• Given records:

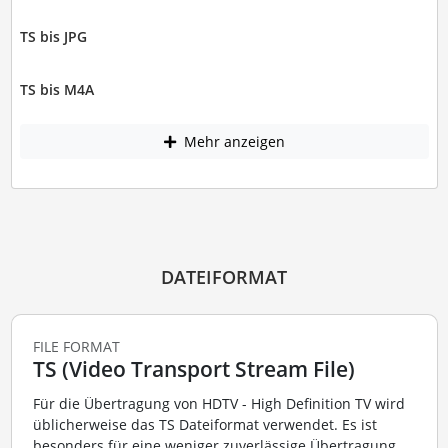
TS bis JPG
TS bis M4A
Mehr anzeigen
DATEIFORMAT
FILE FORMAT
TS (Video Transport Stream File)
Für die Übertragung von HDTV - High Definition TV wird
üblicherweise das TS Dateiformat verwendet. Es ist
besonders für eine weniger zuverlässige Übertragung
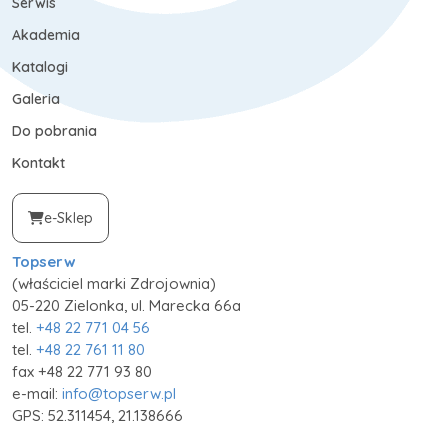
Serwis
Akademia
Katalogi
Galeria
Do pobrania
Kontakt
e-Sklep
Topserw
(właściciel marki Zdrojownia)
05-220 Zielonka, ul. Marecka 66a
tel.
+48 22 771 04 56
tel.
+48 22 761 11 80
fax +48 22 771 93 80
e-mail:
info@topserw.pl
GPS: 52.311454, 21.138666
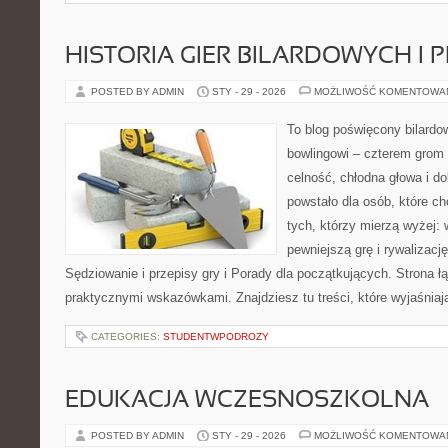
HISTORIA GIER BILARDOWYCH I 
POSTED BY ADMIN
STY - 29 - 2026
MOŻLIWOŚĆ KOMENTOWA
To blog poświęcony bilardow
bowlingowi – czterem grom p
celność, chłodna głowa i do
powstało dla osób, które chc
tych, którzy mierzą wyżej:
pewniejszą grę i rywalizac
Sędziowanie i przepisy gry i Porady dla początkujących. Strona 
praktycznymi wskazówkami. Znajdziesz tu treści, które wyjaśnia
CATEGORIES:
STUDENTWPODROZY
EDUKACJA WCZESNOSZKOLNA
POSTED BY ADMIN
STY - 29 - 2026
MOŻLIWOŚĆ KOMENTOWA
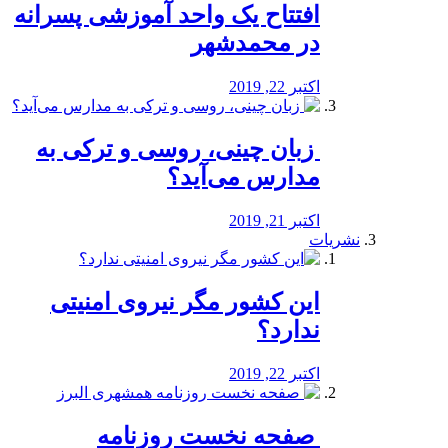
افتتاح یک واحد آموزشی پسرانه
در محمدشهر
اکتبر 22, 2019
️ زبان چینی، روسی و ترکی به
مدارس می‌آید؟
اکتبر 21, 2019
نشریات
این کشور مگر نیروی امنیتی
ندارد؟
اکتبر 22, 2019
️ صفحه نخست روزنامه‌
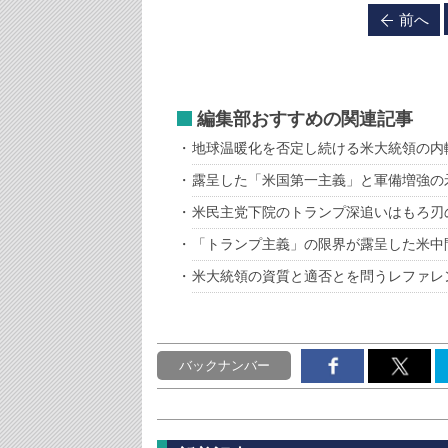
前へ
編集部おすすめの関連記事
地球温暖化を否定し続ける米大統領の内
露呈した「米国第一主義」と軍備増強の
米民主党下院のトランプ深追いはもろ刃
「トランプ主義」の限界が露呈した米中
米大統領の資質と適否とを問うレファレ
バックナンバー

• Exercise prompt: If a line in the data contains the string "które", copy it.

• Result for this task:
powstało dla osób, które chc
praktycznymi wskazówkami. Znajdziesz tu treści, które wyjaśnia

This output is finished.